O Pule é fabricado a partir do leite de burras da raça dos Balcãs, criadas exclusivamente na Reserva Natural de Zasavica. Diferente do leite de vaca ou de cabra, o leite de burra possui baixíssimo teor de gordura, o que dificulta a coagulação. Por isso, na prática, o queijo costuma levar uma mistura aproximada de 60% de leite de burra e 40% de leite de cabra, tornando a produção viável.

A raridade começa na ordenha. Cada burra produz pouco leite por dia, e todo o processo é feito manualmente. Estima-se que sejam necessários cerca de 25 litros de leite para produzir apenas 1 quilo de queijo, o que explica o valor elevado. Dependendo do ano e da oferta, o preço pode ultrapassar 1.500€ por quilo.

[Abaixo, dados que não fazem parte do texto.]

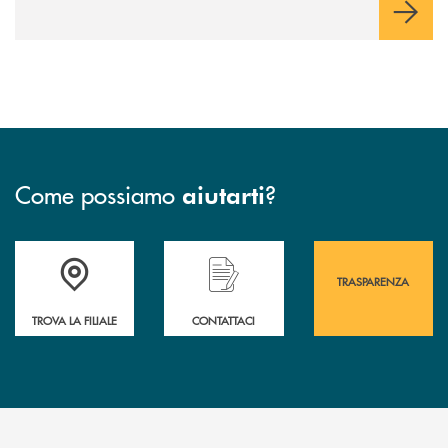
Come possiamo
?
aiutarti
Accedi all' elenco completo&nbsp; delle&nbsp; filiali&nbsp; di Banca 
Hai bisogno di assistenza immediata? Contatta
Hai bisogno di alcuni
TRASPARENZA
TROVA LA FILIALE
CONTATTACI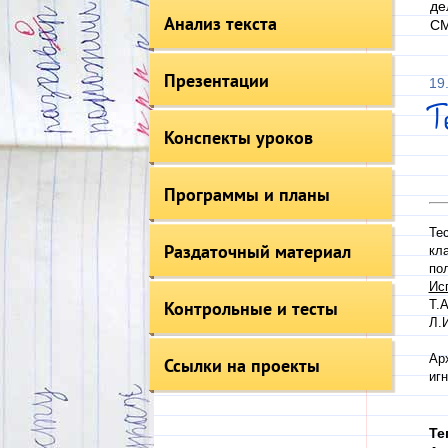
де
Анализ текста
СМ
Презентации
19
Т
Конспекты уроков
Программы и планы
Те
Раздаточный материал
кл
по
Ис
Контрольные и тесты
Т.А
Л.
Ар
Ссылки на проекты
игн
Те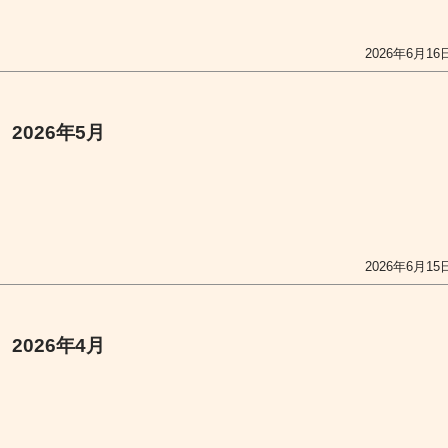
2026年6月16
2026年5月
2026年6月15
2026年4月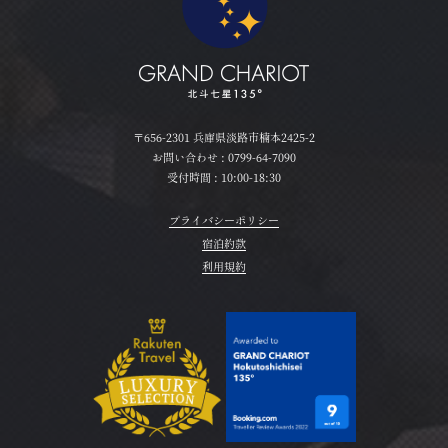
〒656-2301 兵庫県淡路市楠本2425-2
お問い合わせ :
0799-64-7090
受付時間 : 10:00-18:30
プライバシーポリシー
宿泊約款
利用規約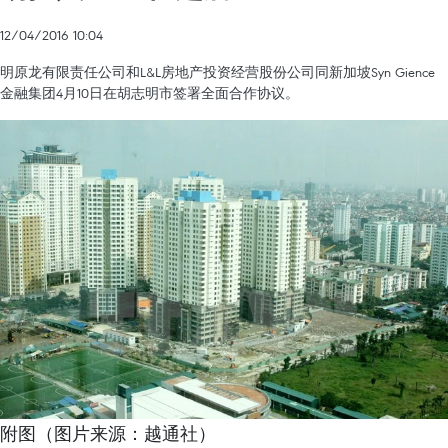
12/04/2016 10:04
明原龙有限责任公司和L&L房地产投资经营股份公司同新加坡Syn Gience
金融集团4月10日在胡志明市签署全面合作协议。
附图（图片来源：越通社）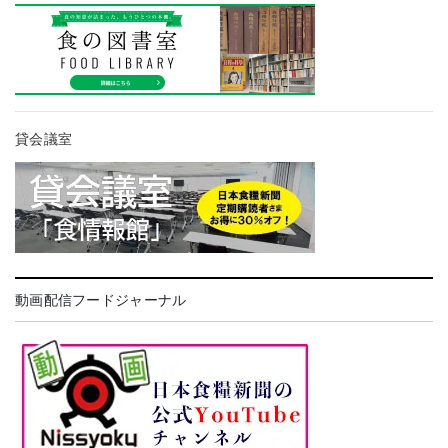
貸会議室
動画配信フードジャーナル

No sabor, posso descrever o Pule como um queijo intenso e seco, e até um pouco amargo, com notas que lembram nozes e terra, além de uma textura quebradiça semelhante a queijos curados. Em Portugal, a comparação mais próxima em intensidade seria com um da serra bem curado ou um de S. Jorge, embora a matéria-prima seja completamente diferente.

Além da gastronomia, o leite de burra carrega um forte valor histórico. Desde a antiguidade, era associado a propriedades terapêuticas e cosméticas. Registos históricos citam que Cleópatra utilizava banhos de leite de burra como parte de seus rituais de cuidado com a pele. Hoje, esse uso é visto mais como tradição cultural do que como comprovativo científico.

Surge então a pergunta inevitável: seria possível produzir um queijo assim em Portugal? Tecnicamente, sim, existem burras no norte transmontano. Porém, na prática, a produção em larga escala seria economicamente inviável, além de esbarrar em questões sanitárias, manejo específico e ausência de tradição produtiva neste segmento.

Por isso, o Queijo Pule permanece como um símbolo de exclusividade extrema, servido apenas em eventos de luxo ou consumido diretamente no local de produção. Um alimento que mistura história, cultura, dificuldade técnica e escassez real.